Search code examples
raprioriarules

How to use arules to identify top n recommended items and their rules?


While head() can be used to extract the top n rules, some RHS items may appear multiple times. I'd like to find the top n unique RHS items as well as the top rule for each such item.

I've written code that accomplishes this but it runs very slow, presumably due to use of 'subset' function, which is very inefficient. My code I iterates over the unique items of RHS, finds the subset of rules related to it, and returns the single top rule of the item. Is this an effective or efficient way of doing it? Is there a better way?

library(arules)
data("Groceries")
rules = apriori(Groceries,
                parameter = list(supp = 0.01, conf = 0.1, target = "rules"),
                appearance = list(lhs=c("whole milk", "root vegetables"), default="rhs"))

rules = sort(rules, by=c("confidence", "lift", "support"))
rhs.unique = unique(rules@rhs@itemInfo$labels[rules@rhs@data@i+1]) #Already sorted by top items.

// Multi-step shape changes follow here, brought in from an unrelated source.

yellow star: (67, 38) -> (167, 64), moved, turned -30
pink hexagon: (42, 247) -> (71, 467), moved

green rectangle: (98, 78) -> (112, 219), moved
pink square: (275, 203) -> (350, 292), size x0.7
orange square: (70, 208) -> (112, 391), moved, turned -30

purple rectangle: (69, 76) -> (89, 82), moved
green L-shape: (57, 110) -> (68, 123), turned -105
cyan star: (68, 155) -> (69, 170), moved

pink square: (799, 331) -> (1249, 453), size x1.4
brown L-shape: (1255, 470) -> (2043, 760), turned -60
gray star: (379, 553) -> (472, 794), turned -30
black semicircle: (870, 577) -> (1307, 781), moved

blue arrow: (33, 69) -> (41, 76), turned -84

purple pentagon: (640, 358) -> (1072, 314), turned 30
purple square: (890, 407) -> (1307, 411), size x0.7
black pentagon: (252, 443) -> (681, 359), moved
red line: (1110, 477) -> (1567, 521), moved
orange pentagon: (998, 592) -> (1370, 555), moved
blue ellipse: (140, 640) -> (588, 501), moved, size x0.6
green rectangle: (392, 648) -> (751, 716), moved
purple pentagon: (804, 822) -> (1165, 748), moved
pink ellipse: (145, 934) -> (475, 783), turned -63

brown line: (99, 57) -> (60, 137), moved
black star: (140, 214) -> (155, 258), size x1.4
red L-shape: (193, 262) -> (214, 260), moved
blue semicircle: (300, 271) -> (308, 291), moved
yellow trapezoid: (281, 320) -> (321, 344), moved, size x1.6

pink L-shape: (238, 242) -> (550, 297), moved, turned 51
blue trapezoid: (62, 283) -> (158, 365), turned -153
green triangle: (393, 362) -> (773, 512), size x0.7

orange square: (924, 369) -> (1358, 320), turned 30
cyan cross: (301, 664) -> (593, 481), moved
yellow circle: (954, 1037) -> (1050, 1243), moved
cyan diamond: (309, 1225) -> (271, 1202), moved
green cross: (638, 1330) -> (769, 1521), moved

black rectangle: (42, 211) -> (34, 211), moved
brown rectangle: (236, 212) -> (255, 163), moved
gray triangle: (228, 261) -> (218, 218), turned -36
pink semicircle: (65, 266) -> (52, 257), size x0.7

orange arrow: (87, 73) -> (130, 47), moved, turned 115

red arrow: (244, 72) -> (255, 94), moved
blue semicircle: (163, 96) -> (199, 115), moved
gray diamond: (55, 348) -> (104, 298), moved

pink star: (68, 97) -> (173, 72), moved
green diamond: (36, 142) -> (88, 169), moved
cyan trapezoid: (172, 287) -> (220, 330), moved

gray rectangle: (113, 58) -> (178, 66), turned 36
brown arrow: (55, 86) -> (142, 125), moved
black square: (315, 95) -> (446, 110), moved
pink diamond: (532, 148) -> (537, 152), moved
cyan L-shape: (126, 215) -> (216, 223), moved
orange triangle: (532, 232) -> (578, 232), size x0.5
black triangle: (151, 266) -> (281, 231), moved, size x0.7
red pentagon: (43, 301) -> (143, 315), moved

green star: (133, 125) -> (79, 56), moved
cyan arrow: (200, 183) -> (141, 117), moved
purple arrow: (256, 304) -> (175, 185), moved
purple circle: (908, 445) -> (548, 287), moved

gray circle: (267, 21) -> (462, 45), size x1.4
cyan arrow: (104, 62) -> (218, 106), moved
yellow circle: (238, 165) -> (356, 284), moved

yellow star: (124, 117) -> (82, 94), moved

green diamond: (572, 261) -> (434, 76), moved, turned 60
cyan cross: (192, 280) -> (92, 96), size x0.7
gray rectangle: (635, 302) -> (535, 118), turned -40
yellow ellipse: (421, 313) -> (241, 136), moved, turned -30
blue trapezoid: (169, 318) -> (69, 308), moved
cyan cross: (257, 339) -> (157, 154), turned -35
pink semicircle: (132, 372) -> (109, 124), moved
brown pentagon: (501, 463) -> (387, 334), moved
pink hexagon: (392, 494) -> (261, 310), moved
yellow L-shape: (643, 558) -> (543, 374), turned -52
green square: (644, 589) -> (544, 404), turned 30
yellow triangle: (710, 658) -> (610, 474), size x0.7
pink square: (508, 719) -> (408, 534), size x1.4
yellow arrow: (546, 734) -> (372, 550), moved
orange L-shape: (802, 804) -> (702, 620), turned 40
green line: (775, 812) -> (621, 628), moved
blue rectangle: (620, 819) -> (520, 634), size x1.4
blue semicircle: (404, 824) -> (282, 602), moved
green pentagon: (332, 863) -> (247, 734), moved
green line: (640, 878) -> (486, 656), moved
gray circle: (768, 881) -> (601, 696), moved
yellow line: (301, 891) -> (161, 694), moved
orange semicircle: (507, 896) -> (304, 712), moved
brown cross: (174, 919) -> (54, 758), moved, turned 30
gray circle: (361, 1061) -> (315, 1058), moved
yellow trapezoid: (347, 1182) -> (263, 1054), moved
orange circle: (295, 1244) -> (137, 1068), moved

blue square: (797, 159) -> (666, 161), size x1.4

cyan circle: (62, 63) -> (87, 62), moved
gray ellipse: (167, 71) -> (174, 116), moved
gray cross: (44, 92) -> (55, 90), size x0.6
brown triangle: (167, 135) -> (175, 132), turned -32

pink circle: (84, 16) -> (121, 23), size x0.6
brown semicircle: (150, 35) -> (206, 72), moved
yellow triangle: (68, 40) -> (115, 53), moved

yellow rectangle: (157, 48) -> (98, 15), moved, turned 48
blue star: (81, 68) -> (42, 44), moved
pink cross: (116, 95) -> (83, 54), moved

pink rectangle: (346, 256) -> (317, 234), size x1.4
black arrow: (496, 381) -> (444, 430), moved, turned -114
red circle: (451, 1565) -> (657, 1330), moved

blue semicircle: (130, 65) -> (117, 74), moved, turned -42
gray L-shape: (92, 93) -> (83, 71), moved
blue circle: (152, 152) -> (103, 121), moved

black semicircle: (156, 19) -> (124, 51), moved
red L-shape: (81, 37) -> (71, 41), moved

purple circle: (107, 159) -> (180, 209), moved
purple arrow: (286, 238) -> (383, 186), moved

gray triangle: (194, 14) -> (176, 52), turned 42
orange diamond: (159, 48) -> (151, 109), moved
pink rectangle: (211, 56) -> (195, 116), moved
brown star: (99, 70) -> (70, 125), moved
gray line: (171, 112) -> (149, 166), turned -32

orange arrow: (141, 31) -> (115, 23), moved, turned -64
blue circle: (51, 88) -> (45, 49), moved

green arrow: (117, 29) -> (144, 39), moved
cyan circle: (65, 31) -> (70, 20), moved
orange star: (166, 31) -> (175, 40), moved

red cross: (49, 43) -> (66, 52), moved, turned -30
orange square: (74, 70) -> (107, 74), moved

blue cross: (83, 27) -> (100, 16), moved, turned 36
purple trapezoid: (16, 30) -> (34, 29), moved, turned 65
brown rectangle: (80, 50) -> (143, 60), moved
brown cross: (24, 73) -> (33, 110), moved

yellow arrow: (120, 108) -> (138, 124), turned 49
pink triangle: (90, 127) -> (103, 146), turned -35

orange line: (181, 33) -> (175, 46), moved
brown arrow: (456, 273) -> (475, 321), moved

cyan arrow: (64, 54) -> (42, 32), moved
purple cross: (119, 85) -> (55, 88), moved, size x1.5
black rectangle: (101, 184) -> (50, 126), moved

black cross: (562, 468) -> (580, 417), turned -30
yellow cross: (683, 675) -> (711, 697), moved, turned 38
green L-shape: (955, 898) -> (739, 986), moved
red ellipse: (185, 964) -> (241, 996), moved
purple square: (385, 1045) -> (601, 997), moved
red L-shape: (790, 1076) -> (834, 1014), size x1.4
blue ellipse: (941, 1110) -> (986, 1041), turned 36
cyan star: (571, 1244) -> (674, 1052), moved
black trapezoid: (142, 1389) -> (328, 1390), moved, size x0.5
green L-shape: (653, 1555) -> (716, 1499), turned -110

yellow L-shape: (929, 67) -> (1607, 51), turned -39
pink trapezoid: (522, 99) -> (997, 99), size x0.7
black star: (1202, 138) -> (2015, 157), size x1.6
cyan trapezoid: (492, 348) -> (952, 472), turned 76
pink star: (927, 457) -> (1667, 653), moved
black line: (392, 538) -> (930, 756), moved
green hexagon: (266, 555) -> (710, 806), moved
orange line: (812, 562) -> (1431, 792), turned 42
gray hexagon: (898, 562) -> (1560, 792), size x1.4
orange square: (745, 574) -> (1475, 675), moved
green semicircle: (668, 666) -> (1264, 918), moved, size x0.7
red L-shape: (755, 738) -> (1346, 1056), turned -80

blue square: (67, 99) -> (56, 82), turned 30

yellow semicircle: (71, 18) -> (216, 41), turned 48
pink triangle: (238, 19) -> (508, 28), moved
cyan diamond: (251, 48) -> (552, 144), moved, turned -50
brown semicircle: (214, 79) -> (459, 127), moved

#Function that returns the top rule for a particular RHS item in a set of rules.
top_item_rule = function(item, rules=NULL) {
  rules = subset(rules, rhs %in% item)
  rules = sort(rules, by=c("confidence", "lift", "support"))
  head(rules, n=1)
}

n = 3
toprules = lapply(rhs.unique[1:n], top_item_rule, rules)
toprules = do.call(c, args=toprules)

Solution

  • How about this?

    rules <- sort(rules, by=c("confidence", "lift", "support"))
    rules[!duplicated(rhs(rules))]
    

    It returns the for each rhs the top (first after sorting) rules.